The funeral Lectionary includes two passages from Saint Paul’s fifteenth chapter of First Corinthians. In this chapter, the apostle addresses the Christian belief in the Resurrection in three stages. First, he teaches on Christ (15:1-11). Next, he addresses the skepticism seemingly rampant in the community at Corinth (15:12-34). And finally, he gives a theological treatise on the Resurrection as a truth of the faith, but a mystery we do not fully comprehend (15:35-58).
The funeral Lectionary includes one selection from each of these last two subsections. And we’ll look at the core of the Paul’s effort to persuade the doubters here:
Christ has been raised from the dead,
the firstfruits of those who have fallen asleep.
For since death came through a human being,
the resurrection of the dead
came also through a human being.
For just as in Adam all die,
so too in Christ shall all be brought to life,
but each one in proper order:
Christ the firstfruits;
then, at his coming, those who belong to Christ;
then comes the end,
when he hands over the kingdom to his God and Father,
when he has destroyed every sovereignty
and every authority and power.
For he must reign until he has put all his enemies
under his feet.
The last enemy to be destroyed is death,
for “he subjected everything under his feet.”
But when it says that everything has been subjected,
it is clear that it excludes
the one who subjected everything to him.
When everything is subjected to him,
then the Son himself will also be subjected
to the one who subjected everything to him,
so that God may be all in all.
Why might people choose this reading?
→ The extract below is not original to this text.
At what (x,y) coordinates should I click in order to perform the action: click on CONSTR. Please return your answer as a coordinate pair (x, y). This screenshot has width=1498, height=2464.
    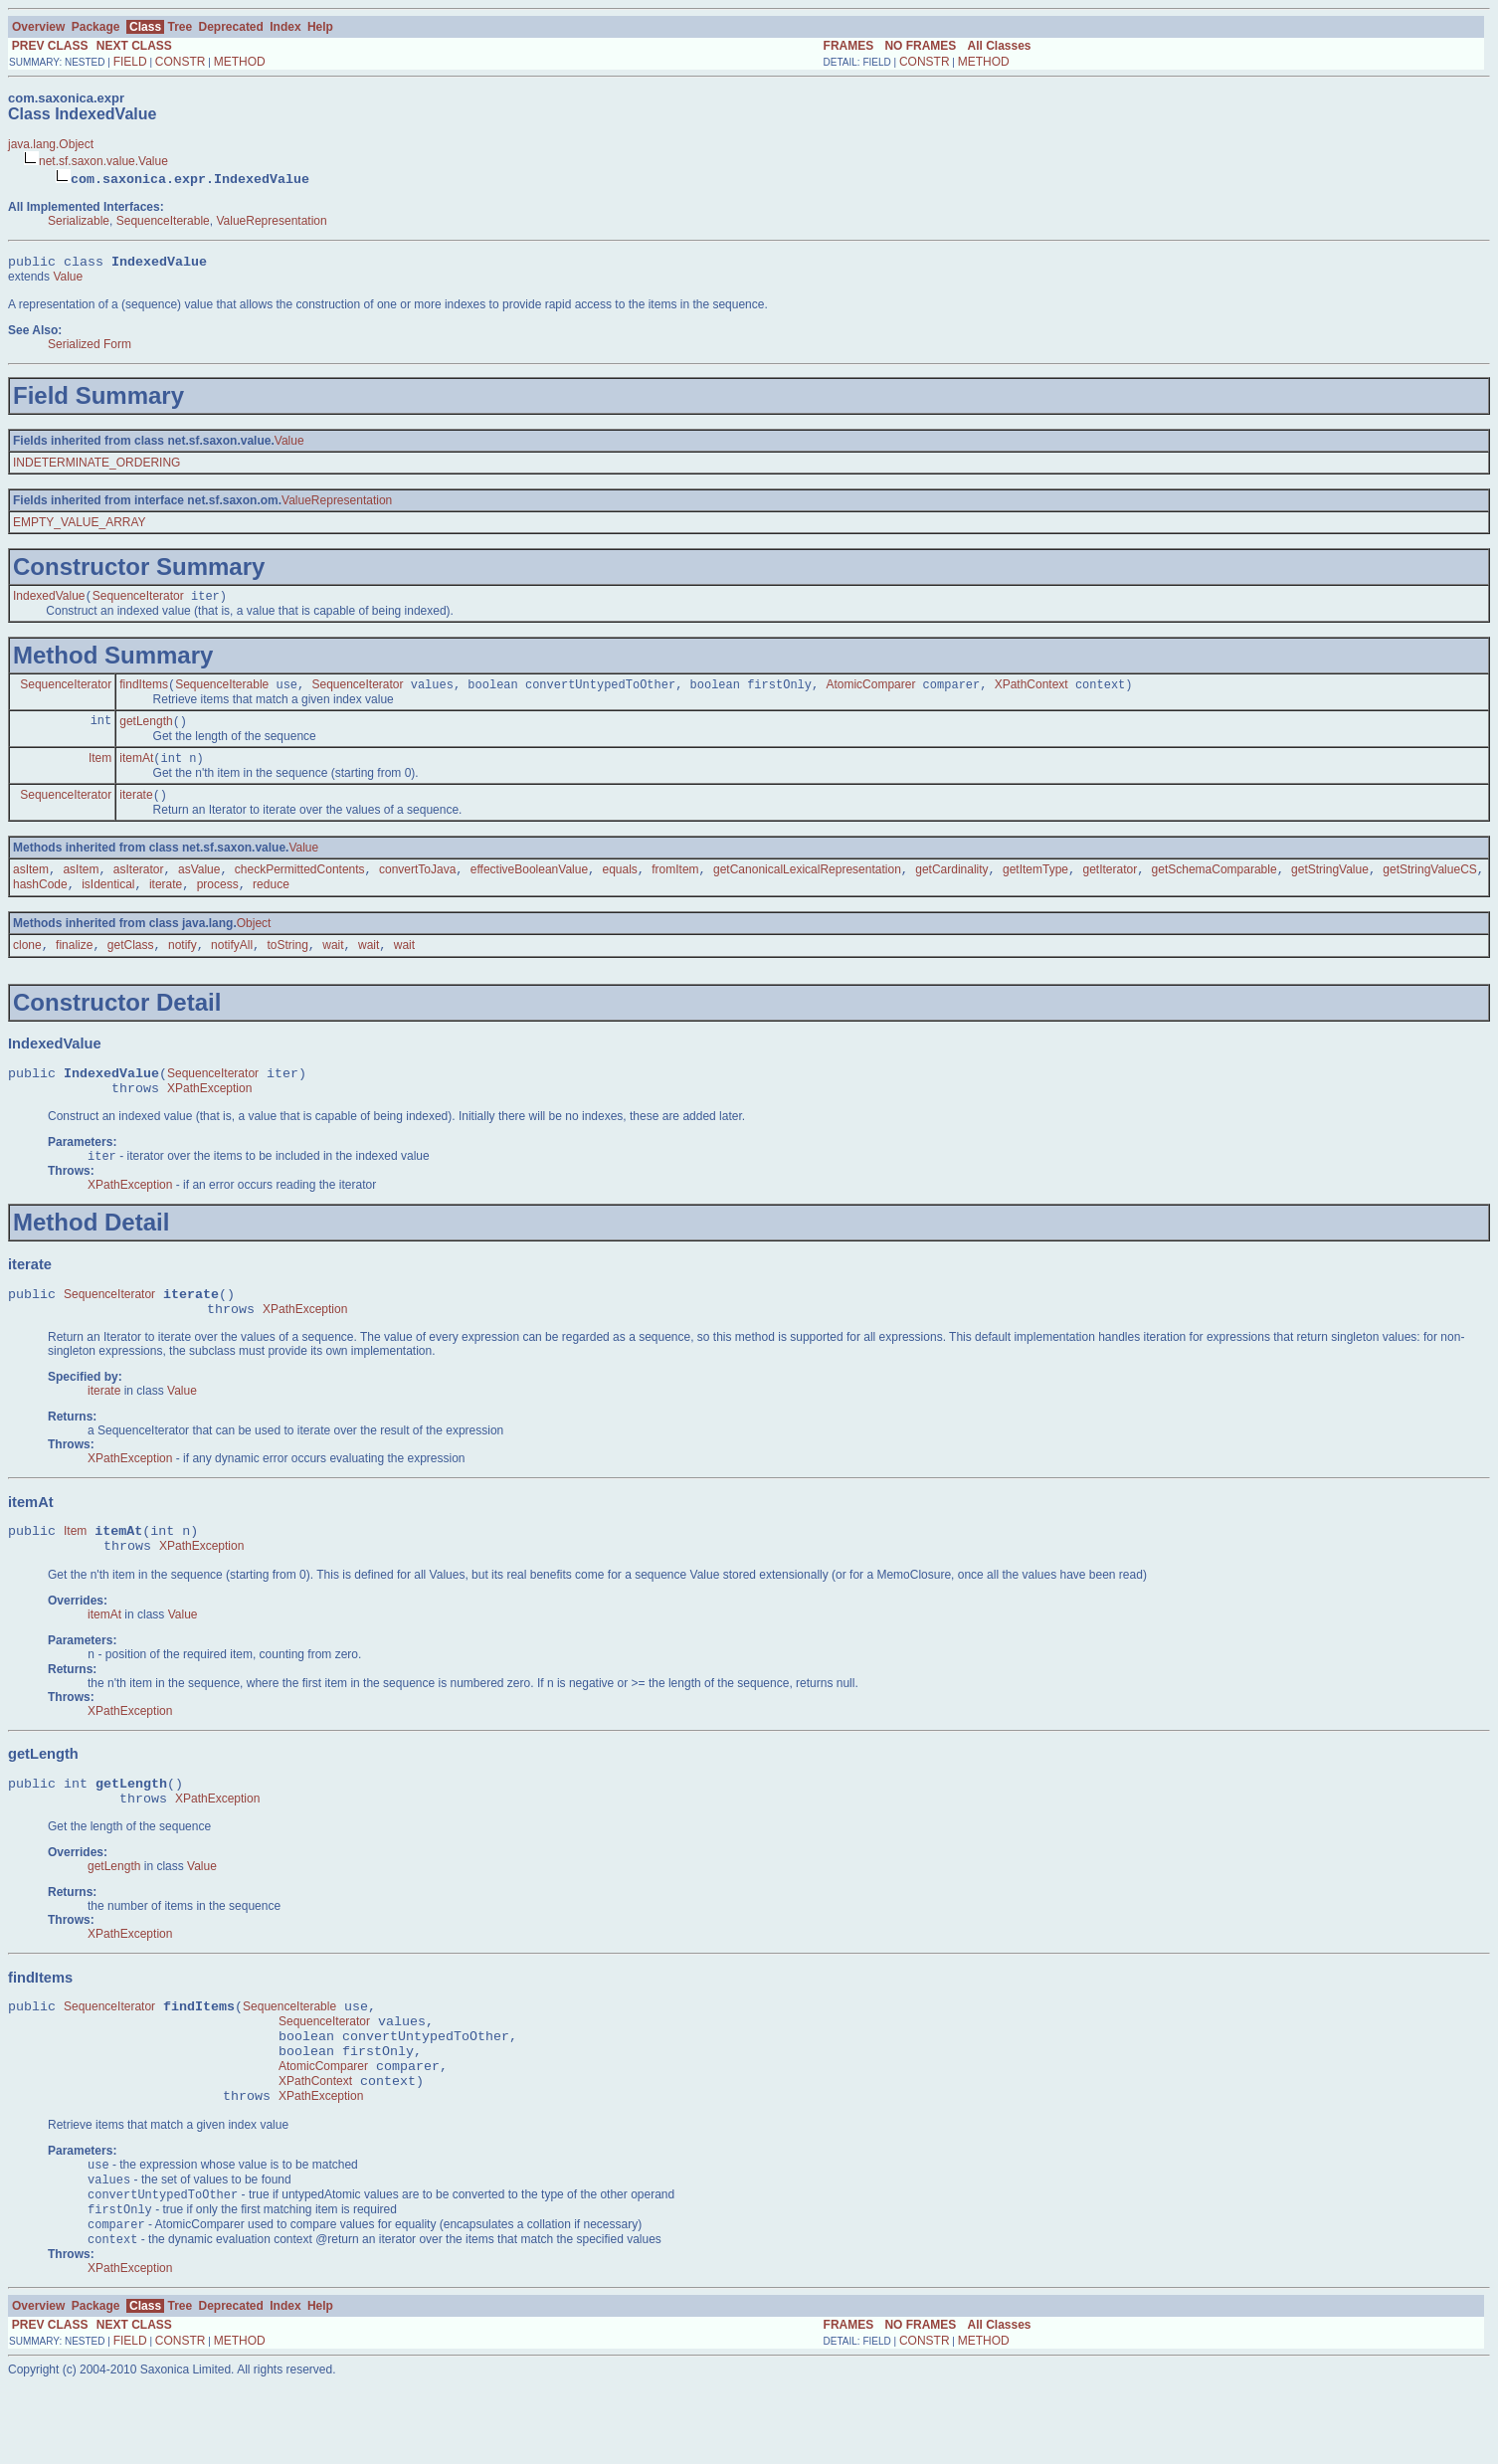
    Looking at the image, I should click on (180, 62).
It’s clearly Christ-centered. Death is a mystery, to be sure. But Christ has transcended death and defeated it. If we accept Jesus Christ as Lord, then we accept that we will be drawn under his power and we will rise at Christ’s final triumph over death. Adam sinned, then died. And we possess this heritage as mortal living things.
As believers, we are also subject to God. And if we stand with God, then with the Son, we will enjoy a final victory over death.
Does the Pauline argument convince you? Is it too much? A shorter passage is an option, but I think I’d prefer the fuller picture here. I think it’s good to claim death as an enemy, and to look forward to its final destruction. It’s something of a pep talk. And sometimes at funerals, that’s okay. I’d rather be cheering based on the grace of Christ and what he accomplishes in us, rather than hearing a rah-rah eulogy and base my hope solely on the goodness of the deceased.
What do you think? Good reading? Use the full or the short version?